Central Region Fire Director Steve Bair wrote in a letter to State College Police Chief John Gardner that he was “truly grateful” for the quick action by officers, as well as the public works employee John McClure, who is also a volunteer firefighter with Citizen’s Hook. and Ladder Company in Milesburg.
Firefighters were on the scene within four minutes, but the large, fast-moving fire, which Bair said was caused by a kitchen appliance, meant the mobility-impaired resident likely didn’t have as much time before a much more serious result from occurring. .
The woman was treated for severe burns but survived.
“This victim was given a second chance at life through the efforts of these officers,” Gardner said.

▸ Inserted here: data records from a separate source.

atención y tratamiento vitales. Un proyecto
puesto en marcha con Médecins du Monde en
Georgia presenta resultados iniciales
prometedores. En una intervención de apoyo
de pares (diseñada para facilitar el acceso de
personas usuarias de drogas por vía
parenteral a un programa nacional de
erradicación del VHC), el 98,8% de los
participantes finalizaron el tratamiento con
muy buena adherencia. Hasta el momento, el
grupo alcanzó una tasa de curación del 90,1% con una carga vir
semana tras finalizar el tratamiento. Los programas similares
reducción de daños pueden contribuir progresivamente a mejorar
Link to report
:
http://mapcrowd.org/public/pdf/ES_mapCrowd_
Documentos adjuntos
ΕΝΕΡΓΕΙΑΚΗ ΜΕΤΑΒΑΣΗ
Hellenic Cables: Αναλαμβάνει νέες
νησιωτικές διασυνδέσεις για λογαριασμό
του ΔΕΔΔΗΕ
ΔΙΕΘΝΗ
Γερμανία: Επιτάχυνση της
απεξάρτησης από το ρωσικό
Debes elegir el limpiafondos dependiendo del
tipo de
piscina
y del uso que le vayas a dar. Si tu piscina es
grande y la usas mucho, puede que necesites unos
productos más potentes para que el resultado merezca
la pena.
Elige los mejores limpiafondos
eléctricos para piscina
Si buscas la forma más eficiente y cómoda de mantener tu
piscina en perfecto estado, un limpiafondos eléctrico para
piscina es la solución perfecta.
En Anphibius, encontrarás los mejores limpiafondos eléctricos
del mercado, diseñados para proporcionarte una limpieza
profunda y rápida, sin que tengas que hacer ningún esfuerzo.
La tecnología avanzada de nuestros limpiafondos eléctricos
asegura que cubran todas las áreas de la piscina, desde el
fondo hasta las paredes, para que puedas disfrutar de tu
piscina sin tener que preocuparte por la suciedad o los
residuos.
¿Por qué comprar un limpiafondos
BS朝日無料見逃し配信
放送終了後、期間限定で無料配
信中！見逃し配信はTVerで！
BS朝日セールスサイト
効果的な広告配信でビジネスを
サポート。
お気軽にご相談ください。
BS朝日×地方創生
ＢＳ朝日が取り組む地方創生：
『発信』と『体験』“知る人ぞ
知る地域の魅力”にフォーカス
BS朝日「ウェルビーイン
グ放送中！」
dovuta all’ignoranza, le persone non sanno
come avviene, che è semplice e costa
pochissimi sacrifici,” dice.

Woodring was the first on the scene after a fire broke out around 2 p.m. March 18, 2021 at 801 Crabapple Court, where a carer had been unable to get the resident out of the house. Body camera footage released for the first time on Tuesday shows Woodring walking through heavy smoke in the house. He was soon joined by other officers and McClure and for three tense minutes the video shows how they fought through thick smoke and flames to first reach the woman and then pull her to safety.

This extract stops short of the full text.